**Exercise description**
Copy the lines from the start of the records below through the line containing "cookie policy [button] (37, 2030)", both included, and leave out the pictures.

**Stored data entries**

■ ■ ■ ■

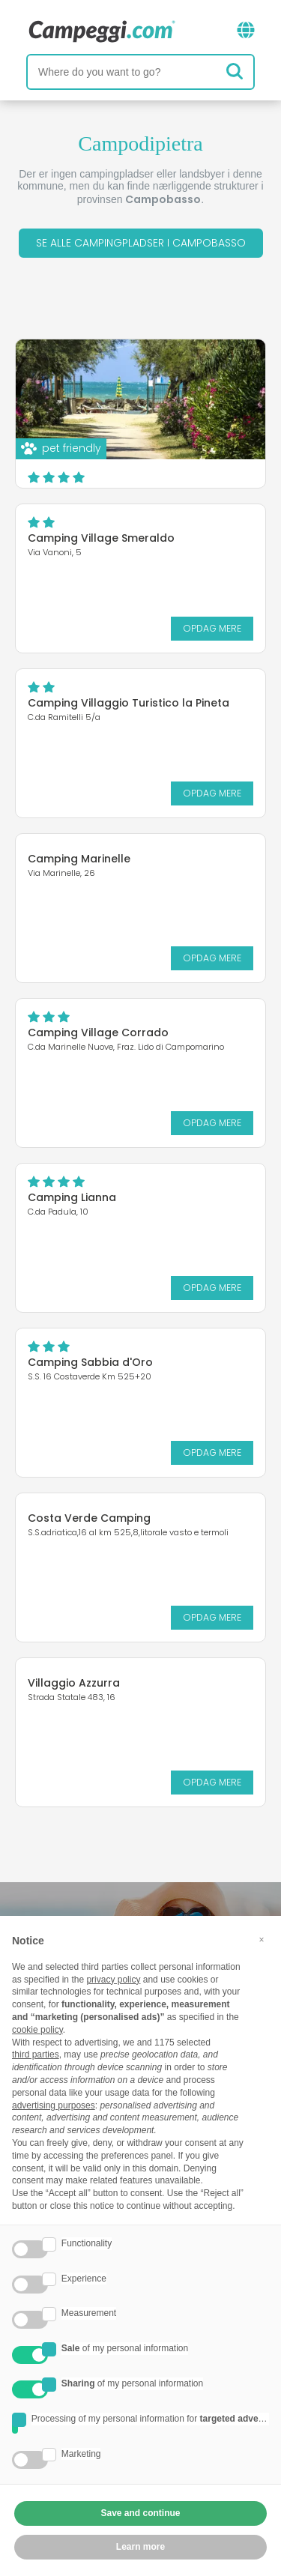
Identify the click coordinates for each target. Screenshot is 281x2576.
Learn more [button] (140, 2547)
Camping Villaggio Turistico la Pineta (128, 702)
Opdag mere (212, 628)
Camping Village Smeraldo (101, 537)
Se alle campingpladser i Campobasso (141, 242)
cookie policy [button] (37, 2030)
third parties (35, 2054)
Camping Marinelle (79, 858)
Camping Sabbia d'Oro (90, 1362)
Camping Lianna (72, 1197)
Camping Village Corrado (98, 1032)
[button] (262, 1940)
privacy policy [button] (113, 1979)
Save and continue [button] (140, 2513)
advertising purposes (53, 2105)
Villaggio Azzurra (74, 1682)
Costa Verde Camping (89, 1518)
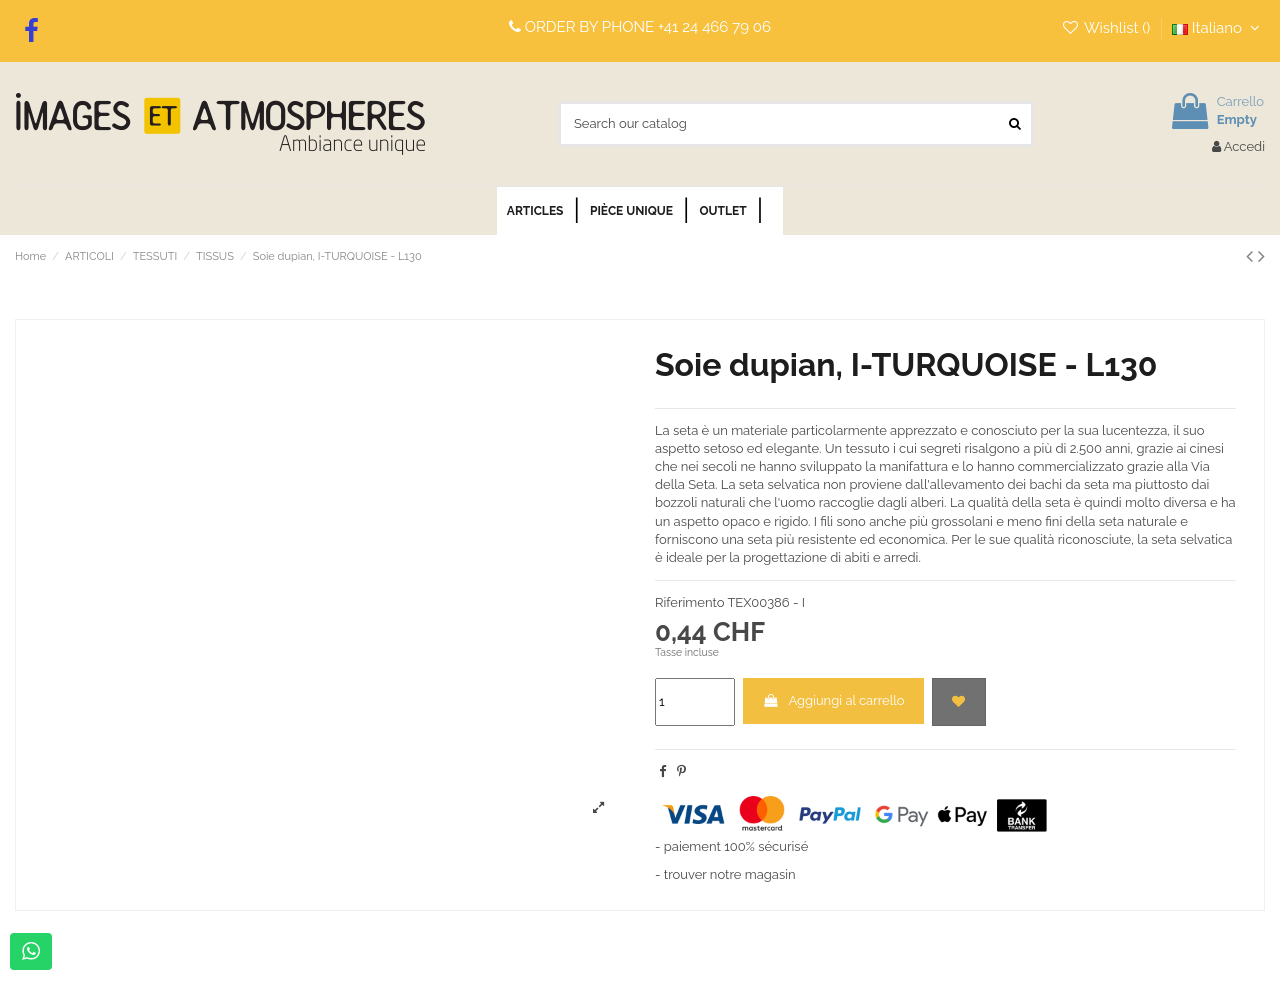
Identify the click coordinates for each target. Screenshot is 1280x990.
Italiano (1218, 28)
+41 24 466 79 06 (714, 27)
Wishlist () (1107, 28)
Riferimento (689, 602)
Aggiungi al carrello (833, 700)
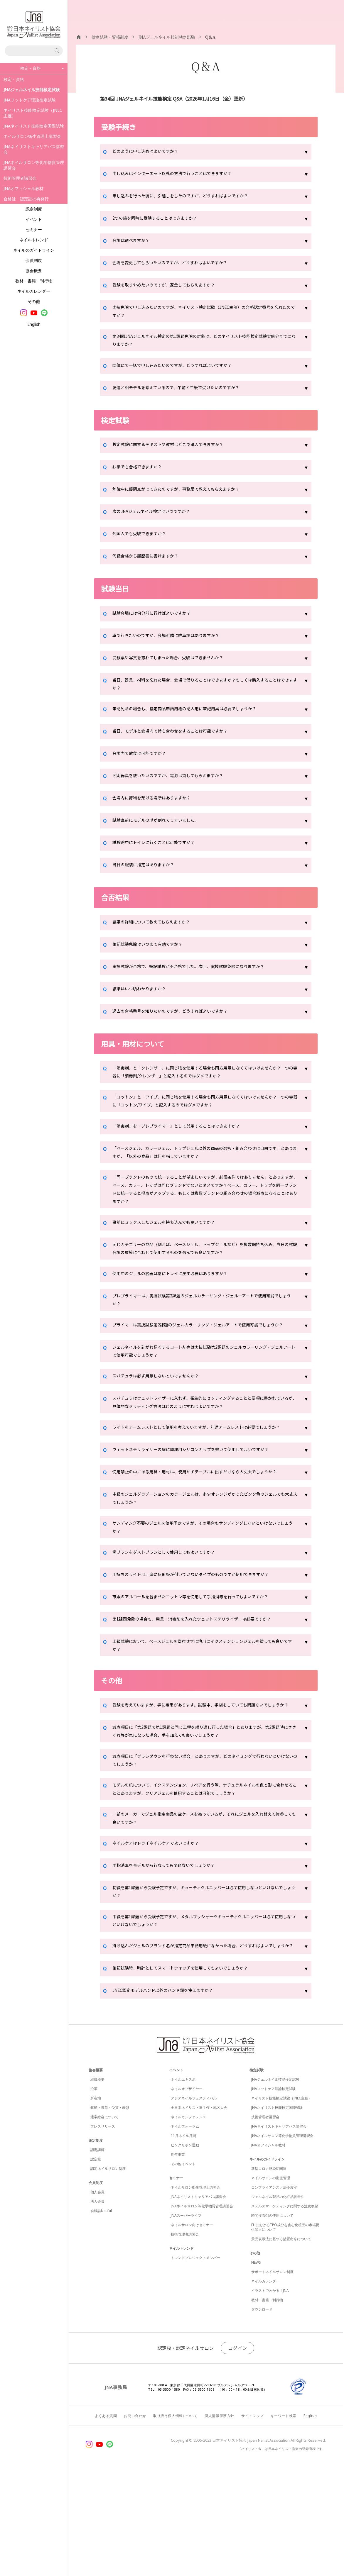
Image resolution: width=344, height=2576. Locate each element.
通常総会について (104, 2220)
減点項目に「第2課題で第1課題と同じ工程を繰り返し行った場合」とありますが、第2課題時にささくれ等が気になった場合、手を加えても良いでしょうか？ (203, 1810)
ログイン (237, 2451)
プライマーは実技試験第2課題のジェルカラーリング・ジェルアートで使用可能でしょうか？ (205, 1357)
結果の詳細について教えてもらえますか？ (156, 930)
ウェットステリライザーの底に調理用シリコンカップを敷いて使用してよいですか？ (201, 1501)
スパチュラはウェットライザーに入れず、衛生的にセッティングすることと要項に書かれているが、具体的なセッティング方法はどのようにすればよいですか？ (203, 1443)
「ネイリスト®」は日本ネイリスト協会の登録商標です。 (282, 2552)
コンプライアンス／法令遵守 (274, 2290)
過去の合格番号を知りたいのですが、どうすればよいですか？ (178, 1019)
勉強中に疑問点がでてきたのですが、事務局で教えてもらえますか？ (184, 495)
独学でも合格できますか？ (140, 473)
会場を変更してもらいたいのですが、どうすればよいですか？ (178, 263)
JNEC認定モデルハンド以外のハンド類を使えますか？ (169, 2094)
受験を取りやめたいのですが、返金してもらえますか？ (171, 285)
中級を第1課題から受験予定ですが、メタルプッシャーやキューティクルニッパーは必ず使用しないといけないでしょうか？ (205, 2013)
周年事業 (178, 2257)
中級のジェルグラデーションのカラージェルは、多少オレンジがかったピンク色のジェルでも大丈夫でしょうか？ (204, 1560)
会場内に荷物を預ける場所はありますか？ (157, 806)
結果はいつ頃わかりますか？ (142, 997)
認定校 (95, 2262)
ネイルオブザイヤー (187, 2192)
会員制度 (34, 260)
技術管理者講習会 (20, 178)
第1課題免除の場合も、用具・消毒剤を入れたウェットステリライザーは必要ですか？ (203, 1685)
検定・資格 (14, 79)
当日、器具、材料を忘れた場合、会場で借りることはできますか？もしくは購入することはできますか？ (204, 690)
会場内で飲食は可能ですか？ (142, 762)
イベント (34, 219)
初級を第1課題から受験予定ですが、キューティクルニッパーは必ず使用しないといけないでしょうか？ (205, 1982)
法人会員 (97, 2304)
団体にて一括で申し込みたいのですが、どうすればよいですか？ (180, 371)
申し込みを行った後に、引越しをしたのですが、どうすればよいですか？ (189, 196)
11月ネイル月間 (183, 2239)
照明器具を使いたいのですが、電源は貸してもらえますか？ (175, 784)
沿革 (93, 2192)
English (34, 324)
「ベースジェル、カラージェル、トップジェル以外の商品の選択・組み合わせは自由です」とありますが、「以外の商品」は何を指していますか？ (203, 1167)
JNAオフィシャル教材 (23, 188)
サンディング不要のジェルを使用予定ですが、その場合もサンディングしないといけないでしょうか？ (203, 1592)
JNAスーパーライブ (186, 2318)
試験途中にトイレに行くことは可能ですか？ (159, 851)
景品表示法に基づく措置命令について (281, 2342)
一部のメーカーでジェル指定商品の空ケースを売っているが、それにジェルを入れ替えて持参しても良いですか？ (203, 1905)
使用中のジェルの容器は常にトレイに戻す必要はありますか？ (178, 1298)
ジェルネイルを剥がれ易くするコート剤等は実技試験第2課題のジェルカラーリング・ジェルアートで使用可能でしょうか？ (203, 1389)
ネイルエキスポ (183, 2182)
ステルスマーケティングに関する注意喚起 (284, 2309)
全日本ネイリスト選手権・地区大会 (199, 2211)
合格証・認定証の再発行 (26, 198)
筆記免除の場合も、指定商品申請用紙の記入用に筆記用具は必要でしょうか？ (194, 717)
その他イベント (183, 2267)
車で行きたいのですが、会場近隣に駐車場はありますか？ (173, 641)
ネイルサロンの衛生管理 (270, 2281)
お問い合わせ (135, 2519)
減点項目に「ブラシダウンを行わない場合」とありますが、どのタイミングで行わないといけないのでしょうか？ (204, 1842)
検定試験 (256, 2173)
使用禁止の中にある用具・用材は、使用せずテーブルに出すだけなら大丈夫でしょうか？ (201, 1528)
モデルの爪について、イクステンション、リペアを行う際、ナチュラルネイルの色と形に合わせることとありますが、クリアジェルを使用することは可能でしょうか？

■ ■ ■ ■

**Response below**
Identify the click coordinates for each target. Screenshot is 281x2576.
Learn more [button] (140, 2547)
Camping Villaggio Turistico la Pineta (128, 702)
Opdag mere (212, 628)
Camping Village Smeraldo (101, 537)
Se alle campingpladser i Campobasso (141, 242)
cookie policy [button] (37, 2030)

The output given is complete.